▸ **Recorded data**
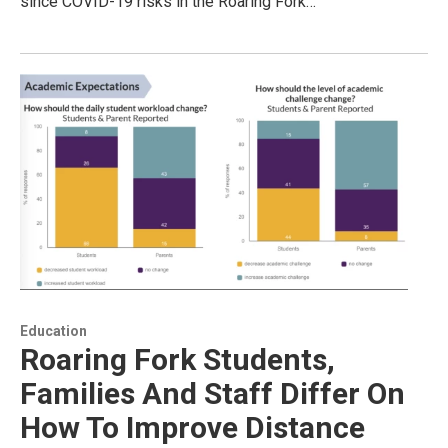
since COVID-19 risks in the Roaring Fork…
Education
Roaring Fork Students,
Families And Staff Differ On
How To Improve Distance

▸ **Activity**
Could you find each line in the entries that contains the string "Roaring" and copy it?

▸ **Solved problem**
since COVID-19 risks in the Roaring Fork…
Roaring Fork Students,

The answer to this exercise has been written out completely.